Saturday, May 20, 2006

"The town was growing until ....

about two months ago, when they (U.S Border Control) made such a mess on the other side of the border that there's no way to cross here," said Reymundo Gamez, 69, who owns a small hotel. "The gringos are running off our clientele."

Don't you hate when that happens?

Cut my 5 sq. meter lawn this morning. Again, with the hand trimmer. Hard on the knees, back and arms but, my hands have gotten a lot bigger. That's something isn't it?

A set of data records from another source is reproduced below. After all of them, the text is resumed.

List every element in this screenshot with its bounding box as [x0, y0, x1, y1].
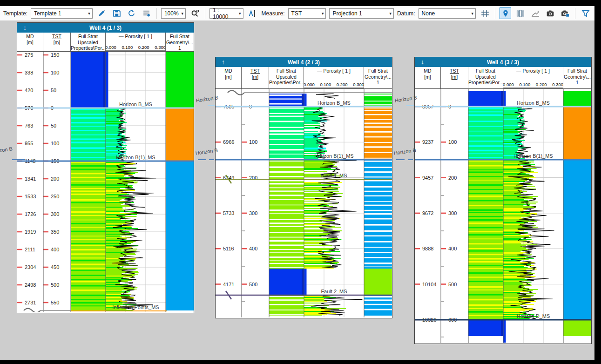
horizon-line-segment	[396, 159, 405, 160]
edit-template-icon[interactable]	[96, 7, 108, 19]
column-header-porosity[interactable]: — Porosity [ 1 ] 0.0000.1000.2000.300	[304, 67, 364, 88]
well-direction-arrow: ↓	[23, 23, 27, 33]
svg-text:1341: 1341	[25, 176, 36, 182]
vertical-scale-icon[interactable]	[247, 7, 258, 19]
filter-icon[interactable]	[580, 7, 591, 19]
column-header-geometry[interactable]: Full StratGeometry\...1	[166, 33, 194, 51]
horizon-label: Horizon B(1)_MS	[513, 153, 553, 159]
grid-icon[interactable]	[479, 7, 491, 19]
refresh-icon[interactable]	[126, 7, 137, 19]
horizon-label: Horizon B_MS	[517, 100, 550, 106]
column-header-md[interactable]: MD[m]	[415, 67, 441, 88]
svg-text:2111: 2111	[25, 247, 35, 252]
column-header-tst[interactable]: TST[m]	[242, 67, 269, 88]
log-settings-icon[interactable]	[141, 7, 152, 19]
column-header-md[interactable]: MD[m]	[216, 67, 242, 88]
well-header[interactable]: ↓ Well 4 (1 / 3)	[17, 23, 194, 33]
column-header-geometry[interactable]: Full StratGeometry\...1	[563, 67, 591, 88]
svg-text:200: 200	[448, 175, 457, 181]
projection-dropdown[interactable]: Projection 1 ▾	[329, 8, 394, 19]
svg-text:100: 100	[249, 139, 257, 145]
horizon-ext-label: Horizon B	[0, 146, 13, 155]
svg-text:5733: 5733	[223, 210, 234, 216]
column-header-upscaled[interactable]: Full StratUpscaledProperties\Por...	[71, 33, 106, 51]
snapshot-icon[interactable]	[544, 7, 556, 19]
svg-text:300: 300	[51, 211, 59, 217]
well-header[interactable]: ↑ Well 4 (2 / 3)	[216, 57, 392, 67]
toolbar: Template: Template 1 ▾ 100% ▾ 1 : 10000 …	[0, 6, 594, 21]
toolbar-separator	[205, 8, 205, 19]
measure-dropdown[interactable]: TST ▾	[288, 8, 326, 19]
porosity-axis-line	[304, 88, 364, 88]
porosity-legend-line: —	[119, 34, 124, 39]
trend-icon[interactable]	[529, 7, 541, 19]
toolbar-separator	[495, 8, 495, 19]
well-title: Well 4 (2 / 3)	[216, 59, 392, 66]
horizon-ext-label: Horizon B	[393, 147, 416, 156]
well-panel-2: ↑ Well 4 (2 / 3)MD[m]TST[m]Full StratUps…	[215, 57, 392, 318]
svg-text:1919: 1919	[25, 229, 36, 235]
wellhead-pin-icon[interactable]	[500, 7, 511, 19]
datum-dropdown-value: None	[422, 10, 435, 17]
svg-text:420: 420	[25, 88, 33, 93]
horizon-label: Horizon B_MS	[317, 100, 351, 106]
log-tracks[interactable]: 7585069661006349200573330051164004171500…	[216, 89, 392, 317]
scale-dropdown-value: 1 : 10000	[213, 7, 236, 20]
columns-icon[interactable]	[514, 7, 526, 19]
screen-edge-top	[0, 0, 601, 6]
svg-text:2304: 2304	[25, 264, 36, 270]
svg-text:338: 338	[25, 70, 33, 75]
svg-text:250: 250	[51, 194, 59, 199]
svg-text:763: 763	[25, 123, 33, 128]
column-header-porosity[interactable]: — Porosity [ 1 ] 0.0000.1000.2000.300	[503, 67, 563, 88]
datum-dropdown[interactable]: None ▾	[419, 8, 476, 19]
template-label: Template:	[3, 10, 27, 17]
snapshot-settings-icon[interactable]	[559, 7, 571, 19]
svg-text:550: 550	[51, 300, 59, 305]
svg-text:9888: 9888	[422, 246, 433, 251]
horizon-line-segment	[198, 159, 206, 160]
measure-label: Measure:	[262, 10, 285, 17]
svg-text:1726: 1726	[25, 211, 36, 217]
well-panel-1: ↓ Well 4 (1 / 3)MD[m]TST[m]Full StratUps…	[17, 22, 194, 313]
track-column-headers: MD[m]TST[m]Full StratUpscaledProperties\…	[216, 67, 392, 89]
well-header[interactable]: ↓ Well 4 (3 / 3)	[415, 57, 591, 67]
svg-text:500: 500	[51, 282, 59, 288]
zoom-dropdown-value: 100%	[164, 10, 179, 17]
svg-text:350: 350	[51, 229, 59, 235]
column-header-tst[interactable]: TST[m]	[43, 33, 71, 51]
column-header-md[interactable]: MD[m]	[17, 33, 43, 51]
scale-dropdown[interactable]: 1 : 10000 ▾	[209, 8, 243, 19]
svg-text:2498: 2498	[25, 282, 36, 288]
column-header-upscaled[interactable]: Full StratUpscaledProperties\Por...	[269, 67, 304, 88]
svg-text:955: 955	[25, 141, 33, 146]
save-icon[interactable]	[111, 7, 122, 19]
horizon-line-segment	[406, 105, 414, 106]
toolbar-separator	[575, 8, 575, 19]
horizon-label: Inflection Points_MS	[112, 304, 159, 310]
chevron-down-icon: ▾	[239, 11, 241, 16]
svg-text:500: 500	[448, 282, 457, 287]
log-tracks[interactable]: 2751503381004205057007635095510011481501…	[17, 52, 194, 312]
horizon-label: Fault 2_MS	[321, 289, 347, 294]
column-header-tst[interactable]: TST[m]	[441, 67, 468, 88]
svg-text:100: 100	[51, 141, 59, 146]
svg-text:150: 150	[51, 52, 59, 58]
svg-text:400: 400	[249, 246, 257, 251]
log-tracks[interactable]: 8957092371009457200967230098884001010450…	[415, 89, 591, 343]
horizon-label: Horizon B(1)_MS	[116, 155, 155, 160]
screen-edge-bottom	[0, 360, 601, 364]
zoom-settings-icon[interactable]	[189, 7, 201, 19]
horizon-line-segment	[408, 159, 413, 160]
svg-text:9457: 9457	[422, 175, 433, 181]
column-header-geometry[interactable]: Full StratGeometry\...1	[364, 67, 392, 88]
svg-text:400: 400	[51, 247, 59, 252]
column-header-porosity[interactable]: — Porosity [ 1 ] 0.0000.1000.2000.300	[106, 33, 166, 51]
porosity-axis-ticks: 0.0000.1000.2000.300	[503, 82, 563, 87]
svg-text:9672: 9672	[422, 210, 433, 216]
template-dropdown[interactable]: Template 1 ▾	[31, 8, 93, 19]
column-header-upscaled[interactable]: Full StratUpscaledProperties\Por...	[468, 67, 503, 88]
zoom-dropdown[interactable]: 100% ▾	[161, 8, 186, 19]
svg-text:9237: 9237	[422, 139, 433, 145]
svg-text:1533: 1533	[25, 194, 36, 199]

Not much going on. House is full of people. Little kids scurrying in and out. Can't change into my tank top and boxer shorts to watch TV at night, afraid some uninformed visitor will bust in on me. Might scare one of the little ones into dumbfoundedness.

QUOTE OF THE DAY:

"Death has a tendency to encourage a depressing view of war." - Donald Rumsfeld

THE SERIAL:

We left off here: "I guess the old fool repeated himself to make
sure we boys understood how amazing the whole deal
was."
'And,' he says, 'that's exactly what we're going
to do for this young fella right here.


"Mike drove Darrell's car out to the desert so
we'd have some privacy from the law and the wino went
to work. He peeled Darrell's levis off of him, cleaned
up the hole in his leg with this bottle of stuff. Then
he soaked the leg of Darrell's trousers with it and
even did his sock too. It was real satisfying to us
watching the oxygenated water furiously fizzing away
all our problems. He even poured a little bit of it on
Darrell's shoe top which had changed color some. I'm
here to say that the old rummy knew what he was about.
"While we were waiting for Darrell's clothes to
dry, which didn't take long in the desert night air, we
all pitched in and got Darrell on his feet and walking
around. He was a little gimpy but there he was hobbling
around with nothing on but his underwear and one shoe.
"Finally, Darrell announces all's well, 'Let's go
boys, I believe I can make her okay.' So, we rode back
down to Van Buren Street and dropped off the old wino,
right where he belonged. When he got out of the car he
carried off Darrell's half-pint and that's the last we
ever saw of him.
"Mike and I got taken home. Darrell continued on
alone and drove to his place. We heard later on that
he limped right on into bed clean as a whistle and, so
far as I can recall, that big cow he was married to
never got wind of none of it. Maybe she suspected
something a day or two later, the way Darrell was
walking funny, but that don't count for much.
If a woman discovers you're guilty of a fault two
or three days after it happened it ain't near so bad
as when she busts you, straight-up, the very night
you've got evidence of the fault all over you."
Uncle Arlin quit talking and leaned back in his
chair. He was finished. I don't know anymore about it
except that's how I found out that oxygenated water
will take blood out of cloth. I guess it's an odd way
to learn such an ordinary household hint. I suppose
most people know about it from reading mmHeloiseÄÄ but I
never read her book. That's why I almost always stuck
around when Uncle Arlin started up with 'One time
when...' because I learned a lot of valuble stuff from
him.

4 Comments:

Blogger noncommon said...

great story and unbelievanle quote! it's always the brightest ones in positions of power, no?

10:16 AM  
Blogger bbuckman said...

This comment has been removed by a blog administrator.

11:34 AM  
Blogger bbuckman said...

Thanks Cameo, glad you enjoyed the story.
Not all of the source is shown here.